**Work task:**
Please transcribe the data below in full. Omit any picture you find in it.

★ ★ ★

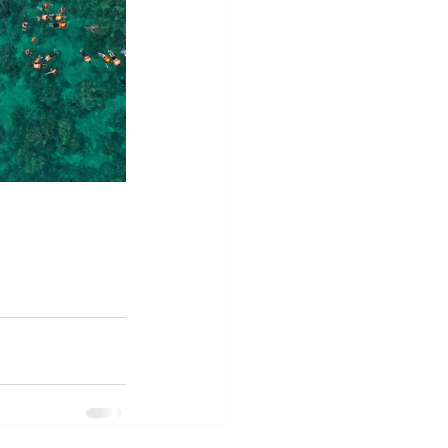
บอร์ด วีว่า 
ซีเมนต์บอร์ด วี
ร์ด ซีเมนต์บอร์ด 
อร์ด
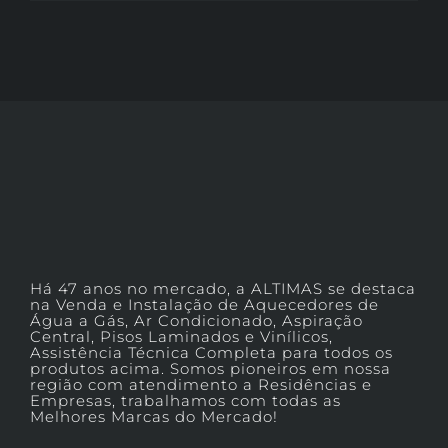
Há 47 anos no mercado, a ALTIMAS se destaca
na Venda e Instalação de Aquecedores de
Água a Gás, Ar Condicionado, Aspiração
Central, Pisos Laminados e Vinílicos,
Assistência Técnica Completa para todos os
produtos acima. Somos pioneiros em nossa
região com atendimento a Residências e
Empresas, trabalhamos com todas as
Melhores Marcas do Mercado!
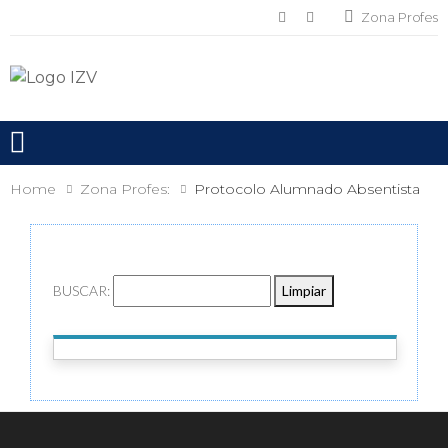
Zona Profes
Toggle mobile menu
Home
Zona Profes:
Protocolo Alumnado Absentista
BUSCAR:
Limpiar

★ ★ ★

**Final answer:**
บอร์ด วีว่า 
ซีเมนต์บอร์ด วี
ร์ด ซีเมนต์บอร์ด 
อร์ด
Há 47 anos no mercado, a ALTIMAS se destaca
na Venda e Instalação de Aquecedores de
Água a Gás, Ar Condicionado, Aspiração
Central, Pisos Laminados e Vinílicos,
Assistência Técnica Completa para todos os
produtos acima. Somos pioneiros em nossa
região com atendimento a Residências e
Empresas, trabalhamos com todas as
Melhores Marcas do Mercado!
Zona Profes
Toggle mobile menu
Home
Zona Profes:
Protocolo Alumnado Absentista
BUSCAR:
Limpiar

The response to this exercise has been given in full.